----- Task inputs -----

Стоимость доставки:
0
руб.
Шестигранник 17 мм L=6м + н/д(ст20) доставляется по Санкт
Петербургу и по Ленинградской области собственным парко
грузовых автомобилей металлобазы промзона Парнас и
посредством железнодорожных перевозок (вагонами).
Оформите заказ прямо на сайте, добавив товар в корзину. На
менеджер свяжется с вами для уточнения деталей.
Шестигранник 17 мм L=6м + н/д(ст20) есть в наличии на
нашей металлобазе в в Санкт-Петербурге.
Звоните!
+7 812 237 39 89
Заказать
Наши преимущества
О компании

-----
----- Task inputs -----

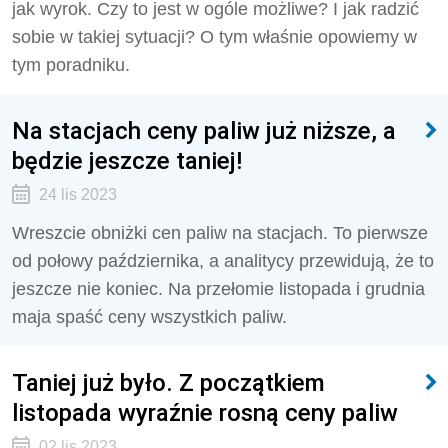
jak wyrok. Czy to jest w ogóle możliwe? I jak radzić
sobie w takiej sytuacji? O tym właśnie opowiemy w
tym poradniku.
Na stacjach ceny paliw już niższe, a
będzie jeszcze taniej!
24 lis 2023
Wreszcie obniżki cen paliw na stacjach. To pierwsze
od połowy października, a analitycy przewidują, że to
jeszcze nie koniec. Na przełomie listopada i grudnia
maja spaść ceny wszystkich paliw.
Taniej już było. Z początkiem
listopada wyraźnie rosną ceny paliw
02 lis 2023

-----

Your instructions
Copy out each line of the data above, exactly, if it lies between the line holding "Taniej już było. Z początkiem" and the line holding "02 lis 2023", inclusive; copy no other line.

Response to this exercise
Taniej już było. Z początkiem
listopada wyraźnie rosną ceny paliw
02 lis 2023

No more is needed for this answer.